Catherine Perceval, Baroness Arden (née Compton; 4 June 1731 – 11 June 1784) was an English noblewoman. She was the Countess of Egmont as the wife of John Perceval, 2nd Earl of Egmont and the mother of prime minister Spencer Perceval, who served from 1809 to 1812.

== Biography ==
Catherine Compton was the youngest daughter of the Member of Parliament (MP) Charles Compton and his wife Mary Lucy.
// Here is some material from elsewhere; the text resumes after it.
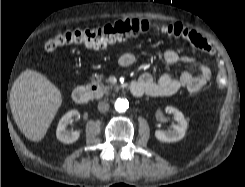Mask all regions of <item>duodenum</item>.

Her son the future prime minister was named after her great uncle Spencer Compton, 1st Earl of Wilmington, who also served as prime minister from 1742 to 1743.

== Issue ==
On 26 January 1756 she married John Perceval, 2nd Earl of Egmont, becoming his second wife, and they had three sons and six daughters:

- Charles George Perceval (1756–1840), eldest son, who succeeded his mother as Baron Arden in the peerage of Ireland, and was created a peer of the United Kingdom, with the title of Baron Arden of Arden in Warwickshire
- Mary Perceval (d. 1839), who married Andrew Berkeley Drummond of Cadlands, Hampshire, a grandson of William Drummond, 4th Viscount Strathallan (died 1746), in 1781.
- Anne Perceval (15 December 1759 – 1 August 1772).
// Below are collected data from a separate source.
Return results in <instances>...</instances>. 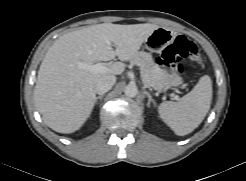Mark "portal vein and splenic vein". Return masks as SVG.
Listing matches in <instances>:
<instances>
[{"instance_id":"1","label":"portal vein and splenic vein","mask_w":246,"mask_h":181,"mask_svg":"<svg viewBox=\"0 0 246 181\" xmlns=\"http://www.w3.org/2000/svg\"><path fill=\"white\" fill-rule=\"evenodd\" d=\"M78 66L82 69H86L94 73H104L107 70V67L105 66V64L101 62L94 64V65L88 64L86 62H78ZM176 100H179L178 96H176Z\"/></svg>"}]
</instances>
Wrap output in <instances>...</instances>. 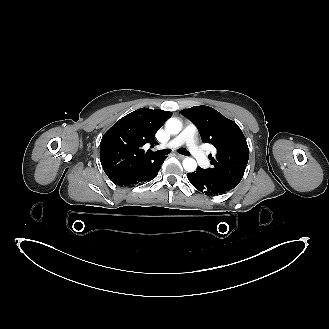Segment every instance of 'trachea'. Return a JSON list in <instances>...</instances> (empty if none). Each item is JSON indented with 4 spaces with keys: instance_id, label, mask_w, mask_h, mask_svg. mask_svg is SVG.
Returning <instances> with one entry per match:
<instances>
[{
    "instance_id": "3493384b",
    "label": "trachea",
    "mask_w": 329,
    "mask_h": 329,
    "mask_svg": "<svg viewBox=\"0 0 329 329\" xmlns=\"http://www.w3.org/2000/svg\"><path fill=\"white\" fill-rule=\"evenodd\" d=\"M169 152H170L169 150L163 149V150L156 151L155 155L165 156V155L169 154ZM178 152L182 155H188L189 154V152L186 149H178Z\"/></svg>"
}]
</instances>
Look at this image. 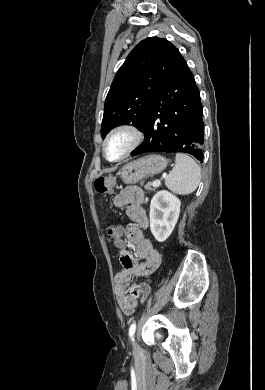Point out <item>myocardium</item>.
Returning a JSON list of instances; mask_svg holds the SVG:
<instances>
[{
    "label": "myocardium",
    "instance_id": "obj_1",
    "mask_svg": "<svg viewBox=\"0 0 265 390\" xmlns=\"http://www.w3.org/2000/svg\"><path fill=\"white\" fill-rule=\"evenodd\" d=\"M118 134H125L129 137L128 145L122 154L116 159H110L107 155V146L109 141ZM142 131L131 123H122L113 127L106 135L103 144L102 151L105 159L111 163H117L126 159L131 153H133L143 141Z\"/></svg>",
    "mask_w": 265,
    "mask_h": 390
}]
</instances>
- Charlotte Perceval (b. 31 January 1761, d. 1761), who died an infant.
- Spencer Perceval (1762–1812), who served as Prime Minister of the United Kingdom from October 1809 to May 1812.
- Elizabeth Perceval (d. 1846), who died aged 82, unmarried.
- Henry Perceval (1765–1772), who died aged 7.
- Frances Perceval (b. 4 December 1767, d. 1817), who married John, 1st Baron Redesdale in 1803.
- Margaret Perceval (b. 17 March 1769, d. 1854), who married Thomas Walpole (son of Thomas Walpole), sometime ambassador at Munich, a nephew of Horatio Walpole, 1st Earl of Orford, in 1803.